Аполлон Алексеич повертел в толстых пальцах клочок бумаги, аккуратно свернул вчетверо и положил в карман. Затем сварил картошку, жадно поел ее без хлеба (в доме ни крошки не оказалось), напился морковного чаю. Походил, походил, побубнил что-то и вдруг решительно принялся собираться: скатал в тючок одеяло и подушку, накинул на плечи черную крылатку с бронзовой застежкой в виде двух львиных морд, смешной заграничный соломенный картузик «здравствуй-прощай», отыскал любимую свою палку с серебряным рубликом. Затем выключил подслеповатую лампочку, запер квартиру и, не глядя на ночь, зашагал в лес, к Стражецкому.

Крепкий, жилистый был человек профессор Коринский, ему по его силе все нипочем было.

Только не одиночество.


Началась у Агнии Константиновны тихая деревенская жизнь. Зизи с утра, подоив корову, уходила в комнаты, где помещался сельский Совет, принималась за бесконечные протоколы и списки, составляла ответы на запросы волостного исполкома, прилежной, грамотной своей работой укрепляла Советскую власть.

А профессорша отправлялась гулять.

В плоской соломенной шляпке, приколотой к прическе длинной булавкой, в черной, свистящей на ходу шелковой юбке, в роговом пенсне на тонком, чуть вздернутом, хрящеватом носике, она являла собой на деревенской дороге зрелище необычайное. Старики, бабы, ребятишки при встрече почтительно кланялись ей и провожали удивленными взглядами. Мужики, какие помоложе, с любопытством и некоторым подозрением оглядывали, хмурились – что это еще за барыня-сударыня объявилась в Баскакове? Откуда? Зачем?

Агния поеживалась под этими недружелюбными, колючими взглядами, невольно ощущая непроходимую пропасть между нею, дворянкой, белоручкой, и этими грубыми бородатыми людьми, которых сроду не видывала так близко, рядом, а знала только по Глебу Успенскому, по Чехову, Бунину и страшному рассказу Горького «Вывод».

Однако очень скоро всем в деревне стало известно, кто она, откуда и зачем, и враждебная недоверчивость на лицах мужиков сменилась добродушной усмешкой, беззлобной насмешкой над шляпкой, над свистящей юбкой, над пенсне. Неловкость, испытываемая профессоршей в первые дни ее прогулок, улетучилась, бродить сделалось легко и необыкновенно приятно.

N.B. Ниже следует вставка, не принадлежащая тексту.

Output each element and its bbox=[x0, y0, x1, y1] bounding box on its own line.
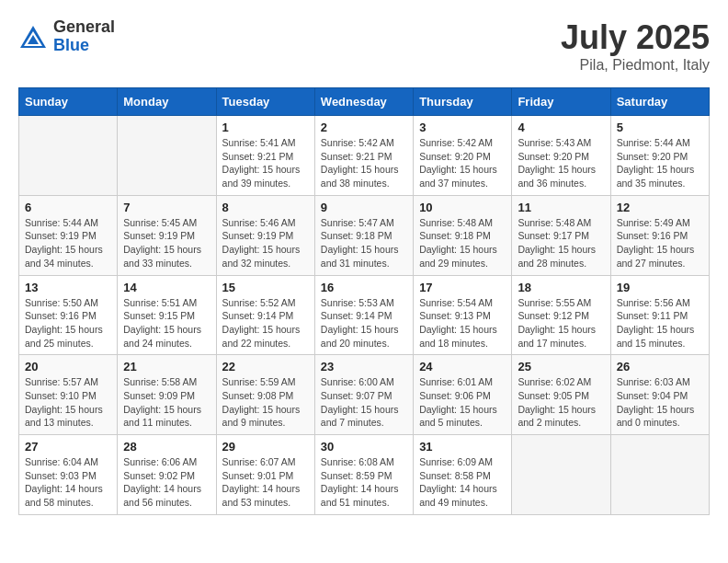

Как ни противилась Зизи разговорам о прошлом, оно все-таки увлекло, захватило, и два-три вечера старые приятельницы жарко, празднично вспоминали ту петербургскую давность, в которой обе видели себя молодыми и счастливыми. Но вот иссякли воспоминания, и наступили житейские будни.

Зизи – та минуты покоя не знала: служебно скрипела пером в сельсовете, ходила за коровой, окашивала яблони в саду, или копалась на огороде. Тут ей, кряхтя, охая, шепча в желтоватые прокуренные усы вечную свою приговорку «мать-перемать», помогал ветхий Перепел, Фотей Иваныч, бывший ее приказчик, лет сорок прослуживший в приказчиках еще у стариков Малютиных и оставленный властями из милости (все ж таки бывший трудовой элемент) доживать век в чуланчике при старом господском доме.

В деревне людям скучать некогда было, каждого одолевали свои заботы. С далекой, где-то за горами, за долами, за синими морями гремящей войны возвращались раненые красноармейцы – кто на побывку, кто насовсем, по чистой. Оказывалось, что не так-то уж и далека война, что она где-то в южных уездах, что прут белые генералы дуром, как от них ни отбиваются, и, похоже, вот-вот и до Баскакова доберутся, ибо сильны, собаки, да и заграничные буржуи им подсобляют. Тревожные толки пошли – как еще, мол, обернется, ежели генералы верх возьмут…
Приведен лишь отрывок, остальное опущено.